**Records to use:**
-- Opening Marker --

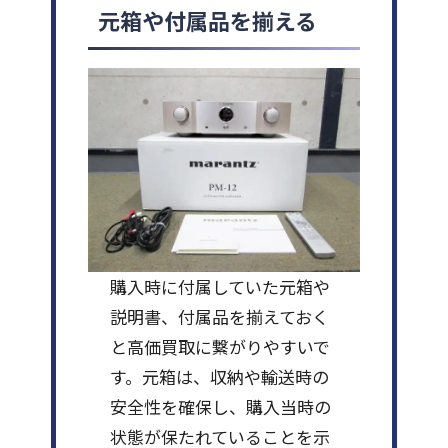
元箱や付属品を揃える
購入時に付属していた元箱や
説明書、付属品を揃えておく
と高価買取に繋がりやすいで
す。元箱は、収納や輸送時の
安全性を確保し、購入当時の
状態が保たれていることを示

-- Closing Marker --

**Exercise prompt:** Only the line containing "説明書、付属品を揃えておく" and the lines after it, through the end of the data, should be copied, exactly as they are.

**Answer for this exercise:**
説明書、付属品を揃えておく
と高価買取に繋がりやすいで
す。元箱は、収納や輸送時の
安全性を確保し、購入当時の
状態が保たれていることを示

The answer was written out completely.